If it's a logic-descended language, the comparison may return NIL or a non-NIL value, and the non-NIL value it returns is the value of the last subexpression evaluated, meaning the value of the right subtree. This treats numbers as a subrange of boolean values (all of them are #true). And any relop whose left subtree is NIL returns NIL without evaluating its right subtree. An analogue of the mathematician's interpretation of chained relational operations falls out "naturally" and if you never do numeric operations on a value you got in a context that encouraged you to think of it as a boolean, you will never notice the difference. You also get single subexpression evaluation, you get short circuit semantics - all seems good!

But it breaks static type checking. This means NIL is its own type, and relational operators have to check for it at runtime, and it can get returned to continuations that expect numbers. So now everything that uses booleans or numbers has to do runtime type checking. From a static type checking POV treating numbers as a subrange of booleans is even more expensive than treating booleans as a subrange of numbers.

When I'm traversing the abstract syntax tree after parsing, I can have different code templates to emit code for relational operations. I pick one depending on whether a subtree or the parent node is or is not another relop. So I get static type checking, I get the mathematician's interpretation of chained relational operators, I get the efficiency of caching a single evaluation instead of expanding a macro and evaluating something a second time.... all is good.

But now I broke referential transparency. Identical subexpressions encountered in different contexts mean different things.
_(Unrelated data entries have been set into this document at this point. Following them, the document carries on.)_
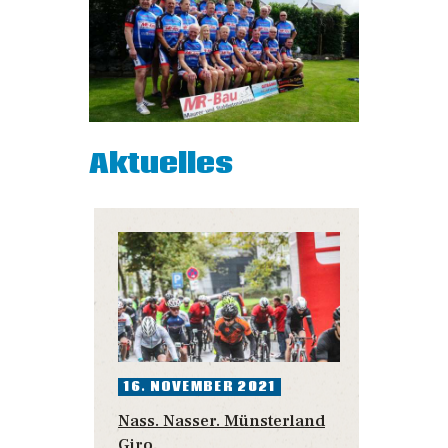
Aktuelles
16. NOVEMBER 2021
15.
Nass. Nasser. Münsterland
Beri
Giro.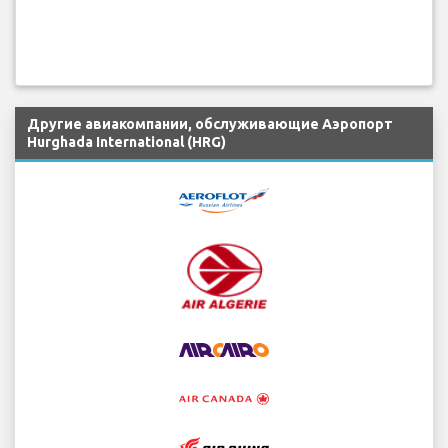
Другие авиакомпании, обслуживающие Аэропорт
Hurghada International (HRG)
All the type checking can be done statically, but the relational ops other than the root of the chain are making a choice between jumping to their own continuation site in their parent relational op (to return a number) or to the boolean continuation at the call site of the whole chain (to return #false). Only the root of the chain is special; it has no numeric continuation, and can jump instead to the exit continuation to return #true. This is statically typed return polymorphism.

I was considering whether to be upset about breaking referential transparency, but then I realized people are using languages with exceptions all the time without complaining about it, so referential transparency can take a walk, I guess, if it gets us static type checking.